Although cytological studies have suggested that splicing can occur
cotranscriptionally (e.g., Beyer et al. 1988; Bauren and Wieslander
1994) and factors required for splicing are found localized at sites of
active transcription (e.g., Zhang et al. 1994), functional coupling
between transcription and splicing does not seem obligatory because
splicing can be reconstituted in vitro with pretranscribed RNA and
splicing-competent cell extracts.
Recent studies, however, have provided evidence indicating that the
carboxy-terminal domain (CTD) of the largest subunit of RNAP II links
transcription with pre-mRNA processing (for reviews, see Corden and
Patturajan 1997; Neugebauer and Roth 1997; Steinmetz 1997). The CTD is
comprised of multiple repeats of the consensus sequence YSPTSPS, which
is highly conserved throughout evolution (for review, see Corden 1990)
and subject to reversible phosphorylation during the transcription
cycle (for review, see Dahmus 1996). RNAP II with a hypophosphorylated
CTD (RNAP IIA) is preferentially included in the preinitiation complex
at the promoter, whereas RNAP II with a hyperphosphorylated CTD (RNAP
IIO) is associated with elongation complexes.
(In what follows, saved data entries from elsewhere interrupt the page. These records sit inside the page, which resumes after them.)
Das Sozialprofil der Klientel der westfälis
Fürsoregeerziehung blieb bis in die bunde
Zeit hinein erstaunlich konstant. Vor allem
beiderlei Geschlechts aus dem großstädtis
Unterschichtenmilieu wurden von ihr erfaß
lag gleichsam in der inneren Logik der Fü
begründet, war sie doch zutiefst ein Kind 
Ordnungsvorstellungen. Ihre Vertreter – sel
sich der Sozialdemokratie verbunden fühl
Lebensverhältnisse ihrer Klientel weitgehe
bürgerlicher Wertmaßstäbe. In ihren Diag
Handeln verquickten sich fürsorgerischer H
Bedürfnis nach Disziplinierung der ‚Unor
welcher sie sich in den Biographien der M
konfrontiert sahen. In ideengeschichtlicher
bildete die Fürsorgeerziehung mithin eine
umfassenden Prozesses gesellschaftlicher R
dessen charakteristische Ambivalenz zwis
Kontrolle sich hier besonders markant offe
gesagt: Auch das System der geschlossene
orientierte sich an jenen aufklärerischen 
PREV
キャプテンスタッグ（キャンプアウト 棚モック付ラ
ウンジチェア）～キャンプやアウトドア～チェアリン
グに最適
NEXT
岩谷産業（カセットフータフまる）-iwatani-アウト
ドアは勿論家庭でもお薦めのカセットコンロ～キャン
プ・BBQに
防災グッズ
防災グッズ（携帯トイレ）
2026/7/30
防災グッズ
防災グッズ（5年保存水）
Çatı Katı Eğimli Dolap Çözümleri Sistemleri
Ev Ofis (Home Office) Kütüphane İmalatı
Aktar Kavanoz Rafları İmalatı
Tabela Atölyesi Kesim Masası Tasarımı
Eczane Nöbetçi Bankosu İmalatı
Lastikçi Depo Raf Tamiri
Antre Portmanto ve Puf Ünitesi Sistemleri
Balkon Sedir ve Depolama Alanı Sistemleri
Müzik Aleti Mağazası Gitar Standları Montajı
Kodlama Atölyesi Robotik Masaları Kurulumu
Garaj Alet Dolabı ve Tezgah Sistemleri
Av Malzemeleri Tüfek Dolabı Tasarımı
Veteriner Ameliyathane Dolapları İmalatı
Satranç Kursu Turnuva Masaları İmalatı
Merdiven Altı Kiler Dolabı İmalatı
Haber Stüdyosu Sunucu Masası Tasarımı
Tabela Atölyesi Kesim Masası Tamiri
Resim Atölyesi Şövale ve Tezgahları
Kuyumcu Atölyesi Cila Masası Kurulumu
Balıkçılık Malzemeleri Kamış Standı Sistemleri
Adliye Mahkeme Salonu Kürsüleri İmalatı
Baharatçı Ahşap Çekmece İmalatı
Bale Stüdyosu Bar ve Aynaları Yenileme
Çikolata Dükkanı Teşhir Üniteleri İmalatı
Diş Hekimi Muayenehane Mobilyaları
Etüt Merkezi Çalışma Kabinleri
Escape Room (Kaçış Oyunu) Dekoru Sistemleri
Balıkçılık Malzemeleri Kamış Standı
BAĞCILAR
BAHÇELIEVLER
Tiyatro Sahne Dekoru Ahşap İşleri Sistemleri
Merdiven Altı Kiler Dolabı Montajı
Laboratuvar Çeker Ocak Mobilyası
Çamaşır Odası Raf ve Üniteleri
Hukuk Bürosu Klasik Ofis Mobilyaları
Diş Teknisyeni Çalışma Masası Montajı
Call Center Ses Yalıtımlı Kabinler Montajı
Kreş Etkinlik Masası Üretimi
Biochemical studies have shown that RNAP II, via the CTD, can
physically interact with capping enzymes (Cho et al. 1997; McCracken et
al. 1997a; Yue et al. 1997), polyadenylation factors (McCracken et al.
1997b), and splicing factors, including both snRNPs and SR-like
proteins (Chabot et al. 1995; Yuryev et al. 1996; Mortillaro et al.
1996; Kim et al. 1997). Notably, only RNAP IIO has been found to
associate with capping and splicing factors, and this isoform has also
been detected in active spliceosomes (Mortillaro et al. 1996). In
addition, in vivo studies using mammalian cultured cells have
demonstrated that RNAs transcribed by RNAP II with a shortened CTD
undergo inefficient capping, splicing, and polyadenylation (McCracken
et al. 1997a,b) and that overexpression of phosphorylated CTD peptides
inhibits splicing (Du and Warren 1997). Antibodies directed against the
CTD and CTD peptides have also been shown to inhibit splicing in vitro
(Yuryev et al. 1996). These observations have supported the view that
the phosphorylated CTD of elongating RNAP II may serve as a platform on
which processing factors bind, thus helping to promote efficient
splicing by recruiting necessary factors to the vicinity of the nascent
transcript. But an important, unaddressed issue is whether RNAP II
plays a direct, active role in the splicing reaction. Perhaps the
simplest view has been that RNAP II functions only as an `escort,'
helping to deliver factors to sites of processing, but does not
participate in the actual reaction. However, our recent finding that
RNAP II, and specifically the CTD, is necessary for polyadenylation in
vitro in the absence of transcription (Hirose and Manley 1998) led us
to consider the possibility that RNAP II might also function directly
in the more complex pre-mRNA splicing reaction.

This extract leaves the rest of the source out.